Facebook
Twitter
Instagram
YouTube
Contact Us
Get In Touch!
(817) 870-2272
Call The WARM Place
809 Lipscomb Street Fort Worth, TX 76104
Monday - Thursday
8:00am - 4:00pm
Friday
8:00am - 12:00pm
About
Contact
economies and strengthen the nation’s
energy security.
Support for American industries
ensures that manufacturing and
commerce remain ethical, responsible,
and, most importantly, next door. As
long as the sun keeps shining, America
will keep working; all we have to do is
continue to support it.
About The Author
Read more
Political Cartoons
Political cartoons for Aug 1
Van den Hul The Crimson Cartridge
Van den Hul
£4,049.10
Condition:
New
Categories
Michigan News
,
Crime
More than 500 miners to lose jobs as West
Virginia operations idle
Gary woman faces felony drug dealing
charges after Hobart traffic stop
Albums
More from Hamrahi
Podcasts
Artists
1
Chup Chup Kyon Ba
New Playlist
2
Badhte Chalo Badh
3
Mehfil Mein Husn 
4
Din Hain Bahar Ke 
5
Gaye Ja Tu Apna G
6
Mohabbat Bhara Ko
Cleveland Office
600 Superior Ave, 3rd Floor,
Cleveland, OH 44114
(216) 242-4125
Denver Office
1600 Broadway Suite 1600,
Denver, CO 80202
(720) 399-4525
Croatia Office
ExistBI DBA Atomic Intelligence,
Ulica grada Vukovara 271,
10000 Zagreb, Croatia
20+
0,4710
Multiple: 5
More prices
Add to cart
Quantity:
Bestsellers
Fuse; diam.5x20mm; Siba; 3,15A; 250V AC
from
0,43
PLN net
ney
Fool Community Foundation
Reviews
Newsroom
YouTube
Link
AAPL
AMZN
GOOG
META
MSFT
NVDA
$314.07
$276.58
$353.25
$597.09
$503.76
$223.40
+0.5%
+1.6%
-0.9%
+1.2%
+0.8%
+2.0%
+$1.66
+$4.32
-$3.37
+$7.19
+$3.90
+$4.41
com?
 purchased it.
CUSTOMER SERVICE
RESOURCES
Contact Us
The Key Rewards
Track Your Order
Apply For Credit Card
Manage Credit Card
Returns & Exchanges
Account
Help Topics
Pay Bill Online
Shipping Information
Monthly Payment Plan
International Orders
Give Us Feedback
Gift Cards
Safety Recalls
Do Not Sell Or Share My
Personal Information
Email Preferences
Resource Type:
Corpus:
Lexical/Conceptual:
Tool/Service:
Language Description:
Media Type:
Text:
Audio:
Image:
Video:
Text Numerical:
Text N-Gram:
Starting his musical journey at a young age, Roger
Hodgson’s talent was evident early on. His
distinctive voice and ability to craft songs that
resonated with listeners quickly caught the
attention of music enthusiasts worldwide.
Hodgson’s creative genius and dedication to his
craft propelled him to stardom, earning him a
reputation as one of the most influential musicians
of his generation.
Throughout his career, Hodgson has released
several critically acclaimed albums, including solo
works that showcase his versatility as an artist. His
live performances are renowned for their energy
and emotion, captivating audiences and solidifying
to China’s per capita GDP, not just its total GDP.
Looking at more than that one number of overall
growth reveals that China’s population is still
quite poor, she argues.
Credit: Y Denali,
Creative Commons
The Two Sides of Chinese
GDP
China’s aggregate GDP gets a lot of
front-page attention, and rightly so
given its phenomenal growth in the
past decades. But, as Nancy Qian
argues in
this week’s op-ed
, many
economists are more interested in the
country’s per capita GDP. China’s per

____

## [Work to complete]
The records above should be given again in full, exactly as written.

## [Result]
Facebook
Twitter
Instagram
YouTube
Contact Us
Get In Touch!
(817) 870-2272
Call The WARM Place
809 Lipscomb Street Fort Worth, TX 76104
Monday - Thursday
8:00am - 4:00pm
Friday
8:00am - 12:00pm
About
Contact
economies and strengthen the nation’s
energy security.
Support for American industries
ensures that manufacturing and
commerce remain ethical, responsible,
and, most importantly, next door. As
long as the sun keeps shining, America
will keep working; all we have to do is
continue to support it.
About The Author
Read more
Political Cartoons
Political cartoons for Aug 1
Van den Hul The Crimson Cartridge
Van den Hul
£4,049.10
Condition:
New
Categories
Michigan News
,
Crime
More than 500 miners to lose jobs as West
Virginia operations idle
Gary woman faces felony drug dealing
charges after Hobart traffic stop
Albums
More from Hamrahi
Podcasts
Artists
1
Chup Chup Kyon Ba
New Playlist
2
Badhte Chalo Badh
3
Mehfil Mein Husn 
4
Din Hain Bahar Ke 
5
Gaye Ja Tu Apna G
6
Mohabbat Bhara Ko
Cleveland Office
600 Superior Ave, 3rd Floor,
Cleveland, OH 44114
(216) 242-4125
Denver Office
1600 Broadway Suite 1600,
Denver, CO 80202
(720) 399-4525
Croatia Office
ExistBI DBA Atomic Intelligence,
Ulica grada Vukovara 271,
10000 Zagreb, Croatia
20+
0,4710
Multiple: 5
More prices
Add to cart
Quantity:
Bestsellers
Fuse; diam.5x20mm; Siba; 3,15A; 250V AC
from
0,43
PLN net
ney
Fool Community Foundation
Reviews
Newsroom
YouTube
Link
AAPL
AMZN
GOOG
META
MSFT
NVDA
$314.07
$276.58
$353.25
$597.09
$503.76
$223.40
+0.5%
+1.6%
-0.9%
+1.2%
+0.8%
+2.0%
+$1.66
+$4.32
-$3.37
+$7.19
+$3.90
+$4.41
com?
 purchased it.
CUSTOMER SERVICE
RESOURCES
Contact Us
The Key Rewards
Track Your Order
Apply For Credit Card
Manage Credit Card
Returns & Exchanges
Account
Help Topics
Pay Bill Online
Shipping Information
Monthly Payment Plan
International Orders
Give Us Feedback
Gift Cards
Safety Recalls
Do Not Sell Or Share My
Personal Information
Email Preferences
Resource Type:
Corpus:
Lexical/Conceptual:
Tool/Service:
Language Description:
Media Type:
Text:
Audio:
Image:
Video:
Text Numerical:
Text N-Gram:
Starting his musical journey at a young age, Roger
Hodgson’s talent was evident early on. His
distinctive voice and ability to craft songs that
resonated with listeners quickly caught the
attention of music enthusiasts worldwide.
Hodgson’s creative genius and dedication to his
craft propelled him to stardom, earning him a
reputation as one of the most influential musicians
of his generation.
Throughout his career, Hodgson has released
several critically acclaimed albums, including solo
works that showcase his versatility as an artist. His
live performances are renowned for their energy
and emotion, captivating audiences and solidifying
to China’s per capita GDP, not just its total GDP.
Looking at more than that one number of overall
growth reveals that China’s population is still
quite poor, she argues.
Credit: Y Denali,
Creative Commons
The Two Sides of Chinese
GDP
China’s aggregate GDP gets a lot of
front-page attention, and rightly so
given its phenomenal growth in the
past decades. But, as Nancy Qian
argues in
this week’s op-ed
, many
economists are more interested in the
country’s per capita GDP. China’s per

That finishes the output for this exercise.